The first (and last) time I went out for drinks with co-workers was a disaster. I have been a teetotaler most of my life. Social environments intimidated me somewhat, but I felt honored that they had invited me out to shoot the breeze and toss back a few.
My co-worker Kim gallantly offered to buy me a martini; scrutinizing the menu, I chose a pretty aquamarine one that looked like my favorite flavor of Powerade. As it turns out, I hated the main ingredient of martinis (vodka), which tasted like organic dirt. I was embarrassed, stuck nursing the drink and trying not to let my face reveal that I didn’t like it. I ended up passing it off surreptitiously to another friend, who promptly gulped it down like a pro.
Since then, I have picked up a few nuggets that help me navigate social environments without alcohol when I choose not to drink. If you’re like me, hopefully these will help you; and if you are a social drinker, maybe you can learn how to accommodate friends who stick to Sprite instead of Stoli.
Own Your Non-Drinking Status Like a Bawse
It took me a while to understand that, despite social pressure and advertising, there’s nothing wrong with not drinking alcohol at social functions. I would try and try to drink every time I went out, but never found an affinity for it. Your choice to not drink (or your dislike for the taste of alcohol) does not make you weird or anti-social. Don’t let anyone ridicule you for it and don’t ridicule yourself.
Cocktail or Mocktail? They can’t tell!
You don’t have to miss out on the obligatory pretty drink Instagram shot!
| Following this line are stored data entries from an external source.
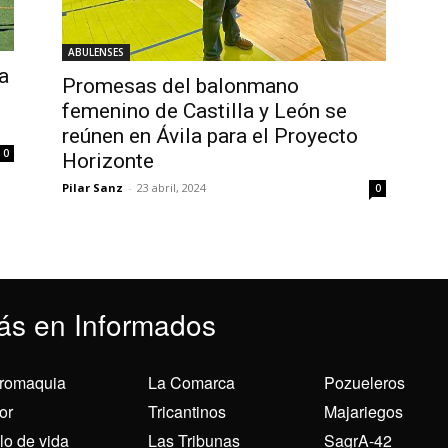
ABULENSES
a
Promesas del balonmano
femenino de Castilla y León se
reúnen en Ávila para el Proyecto
0
Horizonte
Pilar Sanz
-
23 abril, 2024
0
ás en Informados
romaquia
La Comarca
Pozueleros
or
Tricantinos
Majariegos
ilo de vida
Las Tribunas
SagrA-42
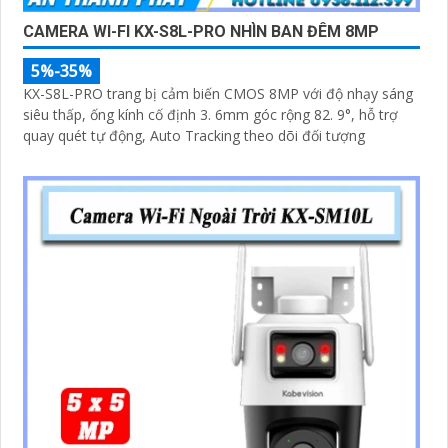
CAMERA WI-FI KX-S8L-PRO NHÌN BAN ĐÊM 8MP
5%-35%
KX-S8L-PRO trang bị cảm biến CMOS 8MP với độ nhạy sáng
siêu thấp, ống kính cố định 3. 6mm góc rộng 82. 9°, hỗ trợ
quay quét tự động, Auto Tracking theo dõi đối tượng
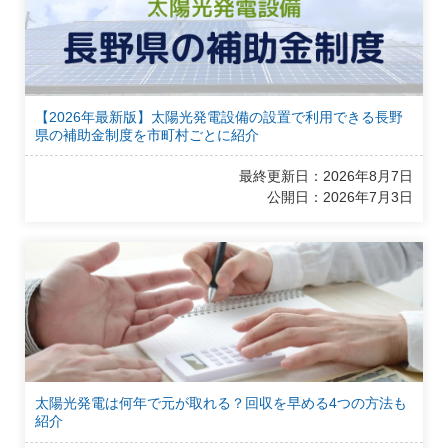
【2026年最新版】太陽光発電設備の設置で利用できる長野
県の補助金制度を市町村ごとに紹介
最終更新日：2026年8月7日
公開日：2026年7月3日
太陽光発電は何年で元が取れる？回収を早める4つの方法も
紹介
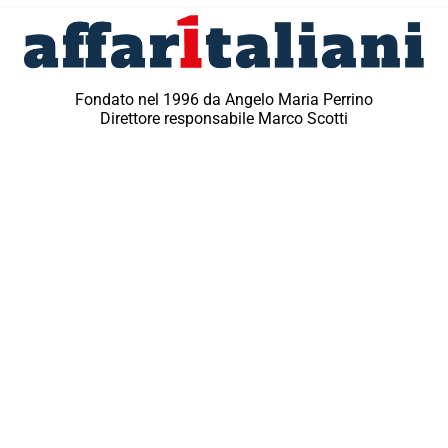
Fondato nel 1996 da Angelo Maria Perrino
Direttore responsabile Marco Scotti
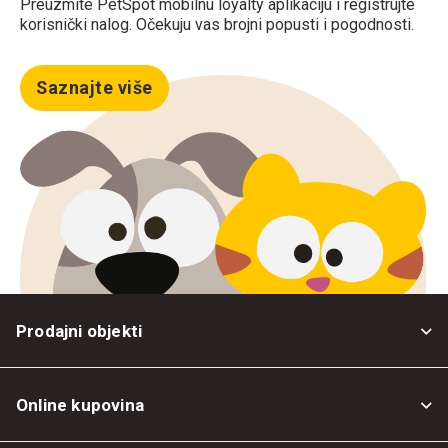
Preuzmite PetSpot mobilnu loyalty aplikaciju i registrujte
korisnički nalog. Očekuju vas brojni popusti i pogodnosti.
Saznajte više
Prodajni objekti
Online kupovina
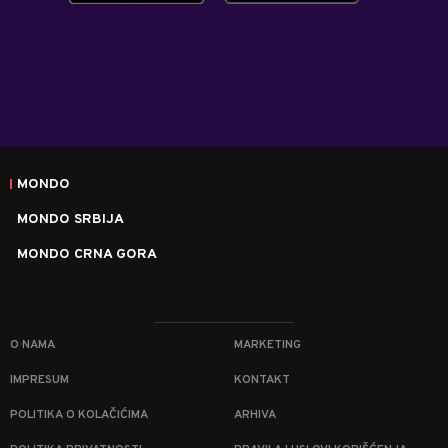
MONDO
MONDO SRBIJA
MONDO CRNA GORA
O NAMA
MARKETING
IMPRESUM
KONTAKT
POLITIKA O KOLAČIĆIMA
ARHIVA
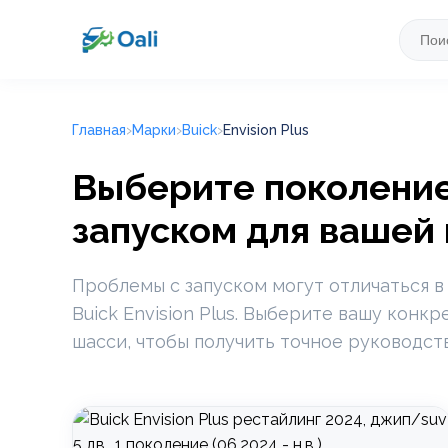
Главная
Марки
Buick
Envision Plus
Выберите поколение 
запуском для вашей
Проблемы с запуском могут отличаться в
Buick Envision Plus. Выберите вашу конк
шасси, чтобы получить точное руководст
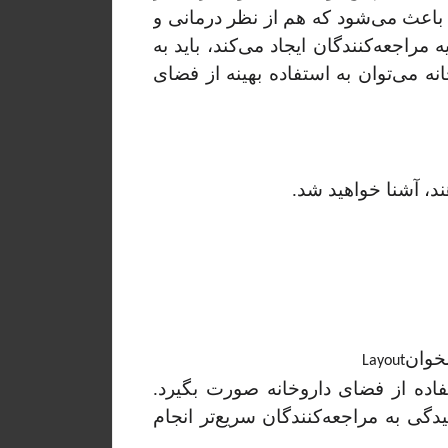
باعث می‌شود که هم از نظر درمانی و
مراجعه‌کنندگان ایجاد می‌کند، باید به
 می‌توان به استفاده بهینه از فضای
ند، آشنا خواهید شد.
خوان
Layout
اده از فضای داروخانه صورت بگیرد.
ی به مراجعه‌کنندگان سریع‌تر انجام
Restaurants and bars often make non-alky versions of popular drinks. Try that virgin strawberry daiquiri and tell me it doesn’t taste good! Plus, virgin drinks don’t look as staid as a glass of water sitting next to your friend’s Sex on the Beach. You can have Sex on the Beach with Clothes On and no one will know the difference.
Turn Up without the Downers
Many people drink because the alcohol lowers their inhibitions and ratchets up the perception of fun. Consequently, they may go from 0 to 60 quicker than you. Follow the tone and pace of conversation so you don’t feel left out. Smile when you hear something funny. If your crew dances on tables after a few rum and Cokes, you can either be on the table with them, or the one snapping pics for posterity. Turn up to your comfort level, but don’t feel like you have to hug the wall just because there’s no drank in your cup.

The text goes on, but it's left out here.